Quinn, Benjamin T. Christ the Way: Augustine’s Theology of Wisdom. Bellingham, WA: Lexham Academic, 2022.
At the end of the first paragraph of his Confessions, Augustine famously wrote, “for Thou hast made us for Thee and our heart is [restless] till it finds its rest in Thee.”[1] But many do not recall that at the beginning of the paragraph he speaks almost immediately of wisdom when he writes, “Thy power is great and of Thy wisdom there is no number,” likely quoting from Psalm 146:5. Why is this significant? Because wisdom (sapientia) is one of the most dominant themes in all of Augustine’s work.
Augustine tells us in Confessions that after some time of mischief in his teen years he discovered Cicero’s now lost work, Hortensius. This work inspired him toward wisdom. “Suddenly, every vain hope became worthless to me and I yearned with unbelievable ardor of heart for the immortality of wisdom.”[2] He continues, “And at that time, Thou knowest, O Light of my heart, since this passage from the Apostle was not yet known to me, what brought me relish in this exhortation [of Cicero] was that I was excited and aroused and inflamed to love, seek after, attain, and strongly embrace, not this or that philosophic school, but wisdom itself, whatever it is.”[3]

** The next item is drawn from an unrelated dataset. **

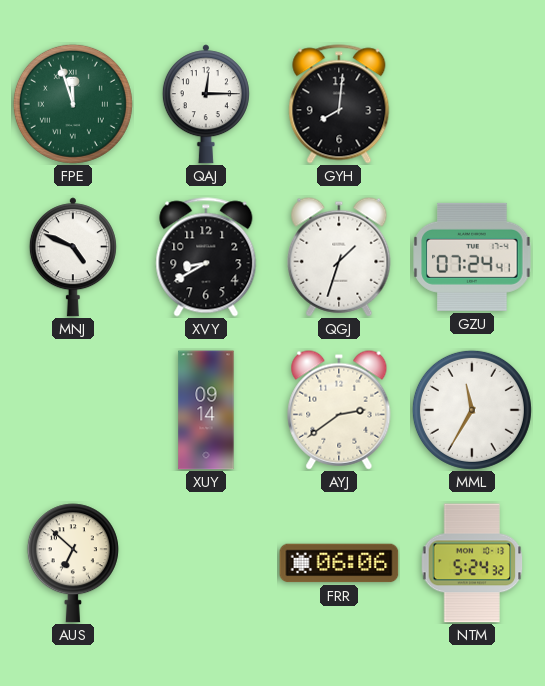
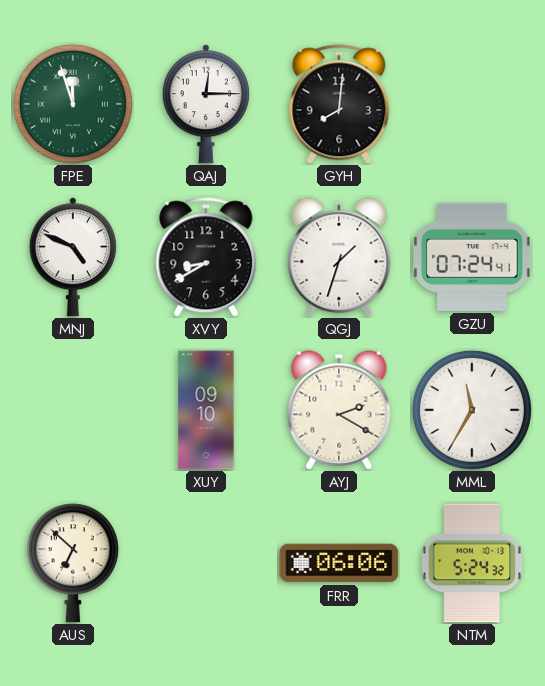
XUY: 09:14 -> 09:10
AYJ: 2:39 -> 2:20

Strong words from the newly ordained Bishop, writing in his early 40’s about his experience as a late teenager. As Lewis Ayres writes in the forward of Christ the Way, “Among those great writers of the early church, Augustine of Hippo offers one of the most well-developed and important reflections on the theme of Wisdom. Indeed, the many dimensions of Wisdom are drawn out in his writings in a way perhaps unparalleled elsewhere.” While it would be more than a decade after reading Hortensius before his conversion to Christ in the garden at Milan, Augustine’s pursuit of wisdom never waned. Rather, upon his conversion his sapiential passions inflamed even more for Christ, the power and wisdom of God, producing the most influential theologian known to the west, and arguably to the world.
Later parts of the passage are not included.